Plus concrètement, un média d’investigation en ligne, Mediapart, a révélé l’existence de ce qu’il appelle „d’intenses liens financiers“ entre Epstein et Jack et Caroline Lang. Laquelle avait fondé en 2016, avec le milliardaire américain, en 2016 une société offshore baptisée Prytanee LLC, domiciliée aux îles Vierges américaines, qui constituent notoirement un paradis fiscal et qu’elle a fermée en 2019 mais dont les statuts comportaient également le nom de Jack Lang. En principe, cette société avait pour but de venir en aide aux artistes dans le besoin. Noble ambition – mais alors pourquoi pas une fondation?
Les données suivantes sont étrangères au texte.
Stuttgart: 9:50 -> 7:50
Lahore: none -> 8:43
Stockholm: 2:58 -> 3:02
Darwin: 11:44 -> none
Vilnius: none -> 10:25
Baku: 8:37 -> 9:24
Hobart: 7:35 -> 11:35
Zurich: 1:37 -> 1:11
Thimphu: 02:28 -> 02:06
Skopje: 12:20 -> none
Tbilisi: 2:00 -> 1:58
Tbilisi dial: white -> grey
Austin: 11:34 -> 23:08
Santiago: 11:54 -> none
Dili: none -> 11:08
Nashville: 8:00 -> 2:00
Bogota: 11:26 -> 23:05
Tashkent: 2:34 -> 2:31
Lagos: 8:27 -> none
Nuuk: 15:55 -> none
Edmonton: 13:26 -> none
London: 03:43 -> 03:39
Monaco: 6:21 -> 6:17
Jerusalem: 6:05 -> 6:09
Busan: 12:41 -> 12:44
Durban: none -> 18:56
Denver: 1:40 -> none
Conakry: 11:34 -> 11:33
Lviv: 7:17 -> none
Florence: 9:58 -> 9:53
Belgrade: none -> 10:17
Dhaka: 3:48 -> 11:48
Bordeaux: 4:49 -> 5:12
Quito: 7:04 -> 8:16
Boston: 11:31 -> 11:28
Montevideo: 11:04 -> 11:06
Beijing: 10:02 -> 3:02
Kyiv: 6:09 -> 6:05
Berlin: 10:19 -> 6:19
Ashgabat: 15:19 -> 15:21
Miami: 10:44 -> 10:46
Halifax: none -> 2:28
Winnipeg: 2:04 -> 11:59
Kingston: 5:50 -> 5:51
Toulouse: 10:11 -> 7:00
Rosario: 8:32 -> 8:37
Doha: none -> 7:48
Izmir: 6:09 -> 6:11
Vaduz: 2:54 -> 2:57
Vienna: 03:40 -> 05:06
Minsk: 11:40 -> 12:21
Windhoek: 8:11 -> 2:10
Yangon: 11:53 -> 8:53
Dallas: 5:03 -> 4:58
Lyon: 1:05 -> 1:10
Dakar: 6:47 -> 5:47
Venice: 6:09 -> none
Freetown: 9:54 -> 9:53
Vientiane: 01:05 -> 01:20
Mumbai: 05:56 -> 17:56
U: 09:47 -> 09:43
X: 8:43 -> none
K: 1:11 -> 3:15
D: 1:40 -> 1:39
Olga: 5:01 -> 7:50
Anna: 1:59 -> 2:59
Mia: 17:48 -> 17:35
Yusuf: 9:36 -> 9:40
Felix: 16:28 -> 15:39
Et pourquoi installer cette société dans un paradis fiscal?
Et l’on peut imaginer que l’enquête diligentée par le Parquet national financier pourrait apporter de nouvelles révélations, même si l’intéressé proteste avec véhémence de son innocence: „Dans cette affaire, je suis blanc comme neige!“, assure-t-il. Jack Lang n’exerçait plus en tout cas, depuis un certain nombre d’années, le magistère intellectuel qui en avait fait, du haut de son ministère de la Culture et des coulisses de l’Elysée, une sorte de locomotive de la vie culturelle parisienne. Mais il restait dans les souvenirs des Français, même en dehors de la gauche, un assez prestigieux souvenir d’une époque, celle du mitterrandisme triomphant. Sa situation actuelle pourrait bien illustrer une formule très usitée dans le monde politique français: l’art de rater sa sortie.